Blamed commit translates old meter syntax (which used to allocate an
anonymous set) to dynamic sets.
A side effect of this is that re-adding a meter rule after chain was
flushed results in an error, unlike anonymous sets named sets are not
impacted by the flush.
Refine this: if a set of the same name exists and is compatible, then
re-use it instead of returning an error.
Also pick up the reproducer kindly provided by the reporter and place it
in the shell test directory.
Fixes: b8f8ddfff733 ("evaluate: translate meter into dynamic set")
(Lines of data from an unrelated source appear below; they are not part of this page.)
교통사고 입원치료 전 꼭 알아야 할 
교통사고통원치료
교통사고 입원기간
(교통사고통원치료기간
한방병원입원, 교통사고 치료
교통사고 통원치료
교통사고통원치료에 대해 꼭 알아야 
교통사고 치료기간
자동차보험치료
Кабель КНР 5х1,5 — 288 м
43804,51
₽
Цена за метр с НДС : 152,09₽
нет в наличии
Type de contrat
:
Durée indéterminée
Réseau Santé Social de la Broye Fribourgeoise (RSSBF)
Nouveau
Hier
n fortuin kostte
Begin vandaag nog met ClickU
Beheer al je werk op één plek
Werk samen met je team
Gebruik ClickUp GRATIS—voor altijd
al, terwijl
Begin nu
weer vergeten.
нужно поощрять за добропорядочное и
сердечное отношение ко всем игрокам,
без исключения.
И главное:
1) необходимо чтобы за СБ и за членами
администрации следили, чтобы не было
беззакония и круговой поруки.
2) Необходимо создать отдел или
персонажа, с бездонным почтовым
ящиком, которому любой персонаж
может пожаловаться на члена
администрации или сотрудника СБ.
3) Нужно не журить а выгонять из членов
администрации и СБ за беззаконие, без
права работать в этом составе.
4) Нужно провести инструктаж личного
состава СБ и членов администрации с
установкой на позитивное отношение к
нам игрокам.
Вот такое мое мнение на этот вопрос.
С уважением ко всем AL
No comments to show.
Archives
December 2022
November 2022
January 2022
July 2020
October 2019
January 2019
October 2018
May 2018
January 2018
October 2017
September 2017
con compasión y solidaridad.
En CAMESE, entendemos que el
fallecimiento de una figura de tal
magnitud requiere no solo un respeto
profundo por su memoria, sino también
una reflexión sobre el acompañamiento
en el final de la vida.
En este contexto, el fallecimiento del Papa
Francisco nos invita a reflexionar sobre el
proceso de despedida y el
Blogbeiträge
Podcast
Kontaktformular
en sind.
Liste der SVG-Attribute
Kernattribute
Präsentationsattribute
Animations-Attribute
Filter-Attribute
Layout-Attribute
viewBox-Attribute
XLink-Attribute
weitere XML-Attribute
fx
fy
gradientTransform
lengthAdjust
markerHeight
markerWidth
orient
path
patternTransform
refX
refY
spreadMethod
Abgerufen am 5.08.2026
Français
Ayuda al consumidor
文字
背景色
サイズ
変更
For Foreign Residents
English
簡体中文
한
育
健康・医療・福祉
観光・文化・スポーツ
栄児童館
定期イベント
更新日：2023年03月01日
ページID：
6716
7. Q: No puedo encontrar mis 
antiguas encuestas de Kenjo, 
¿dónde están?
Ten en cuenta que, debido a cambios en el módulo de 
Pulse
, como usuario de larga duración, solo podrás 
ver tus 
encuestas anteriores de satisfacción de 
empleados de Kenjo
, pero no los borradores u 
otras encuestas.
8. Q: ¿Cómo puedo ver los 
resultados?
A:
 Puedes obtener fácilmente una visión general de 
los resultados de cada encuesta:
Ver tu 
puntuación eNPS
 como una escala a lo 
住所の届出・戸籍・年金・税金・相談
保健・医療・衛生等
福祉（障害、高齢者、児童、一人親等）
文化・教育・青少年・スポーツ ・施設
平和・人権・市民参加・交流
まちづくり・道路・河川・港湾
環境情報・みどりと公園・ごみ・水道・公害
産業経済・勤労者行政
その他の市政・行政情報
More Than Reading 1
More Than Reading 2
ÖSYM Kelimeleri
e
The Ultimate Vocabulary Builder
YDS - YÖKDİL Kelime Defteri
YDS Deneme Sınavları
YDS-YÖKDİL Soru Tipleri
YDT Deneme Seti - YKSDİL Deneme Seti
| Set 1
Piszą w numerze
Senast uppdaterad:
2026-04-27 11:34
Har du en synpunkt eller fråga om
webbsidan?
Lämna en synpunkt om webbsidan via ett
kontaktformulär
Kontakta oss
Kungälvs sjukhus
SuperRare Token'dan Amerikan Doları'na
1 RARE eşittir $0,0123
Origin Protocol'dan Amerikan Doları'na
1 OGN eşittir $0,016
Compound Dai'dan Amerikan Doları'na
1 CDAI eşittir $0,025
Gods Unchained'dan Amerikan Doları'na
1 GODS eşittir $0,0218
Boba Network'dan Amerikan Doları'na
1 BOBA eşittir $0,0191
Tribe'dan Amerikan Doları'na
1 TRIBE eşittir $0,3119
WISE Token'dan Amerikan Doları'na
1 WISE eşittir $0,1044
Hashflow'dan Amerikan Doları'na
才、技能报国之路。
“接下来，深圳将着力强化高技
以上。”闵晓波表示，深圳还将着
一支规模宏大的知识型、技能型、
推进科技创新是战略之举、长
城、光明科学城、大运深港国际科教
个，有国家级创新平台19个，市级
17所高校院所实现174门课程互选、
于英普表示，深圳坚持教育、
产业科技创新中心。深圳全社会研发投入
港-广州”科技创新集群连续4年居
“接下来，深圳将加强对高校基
Reported-by: Yi Chen <yiche@xxxxxxxxxx>
Signed-off-by: Florian Westphal <fw@xxxxxxxxx>
---
src/evaluate.c | 46 ++++++--
.../sets/dumps/meter_set_reuse.json-nft | 105 ++++++++++++++++++
.../testcases/sets/dumps/meter_set_reuse.nft | 11 ++
tests/shell/testcases/sets/meter_set_reuse | 20 ++++
4 files changed, 173 insertions(+), 9 deletions(-)
create mode 100644 tests/shell/testcases/sets/dumps/meter_set_reuse.json-nft
create mode 100644 tests/shell/testcases/sets/dumps/meter_set_reuse.nft
create mode 100755 tests/shell/testcases/sets/meter_set_reuse
diff --git a/src/evaluate.c b/src/evaluate.c
index 919ef90707d9..50443df14df4 100644
--- a/src/evaluate.c
+++ b/src/evaluate.c
@@ -3356,7 +3356,7 @@ static int stmt_evaluate_payload(struct eval_ctx *ctx, struct stmt *stmt)
static int stmt_evaluate_meter(struct eval_ctx *ctx, struct stmt *stmt)
{
- struct expr *key, *set, *setref;
+ struct expr *key, *setref;
struct set *existing_set;
struct table *table;
@@ -3367,7 +3367,9 @@ static int stmt_evaluate_meter(struct eval_ctx *ctx, struct stmt *stmt)
return table_not_found(ctx);
existing_set = set_cache_find(table, stmt->meter.name);
- if (existing_set)
+ if (existing_set &&
+ (!set_is_meter_compat(existing_set->flags) ||
+ set_is_map(existing_set->flags)))
return cmd_error(ctx, &stmt->location,
"%s; meter '%s' overlaps an existing %s '%s' in family %s",
strerror(EEXIST),
@@ -3388,17 +3390,43 @@ static int stmt_evaluate_meter(struct eval_ctx *ctx, struct stmt *stmt)
/* Declare an empty set */
key = stmt->meter.key;
- set = set_expr_alloc(&key->location, NULL);
- set->set_flags |= NFT_SET_EVAL;
- if (key->timeout)
- set->set_flags |= NFT_SET_TIMEOUT;
+ if (existing_set) {
+ if ((existing_set->flags & NFT_SET_TIMEOUT) && !key->timeout)
+ return expr_error(ctx->msgs, stmt->meter.key,
+ "existing set '%s' has timeout flag",
+ stmt->meter.name);
+
+ if ((existing_set->flags & NFT_SET_TIMEOUT) == 0 && key->timeout)
+ return expr_error(ctx->msgs, stmt->meter.key,
+ "existing set '%s' lacks timeout flag",
+ stmt->meter.name);
+
+ if (stmt->meter.size > 0 && existing_set->desc.size != stmt->meter.size)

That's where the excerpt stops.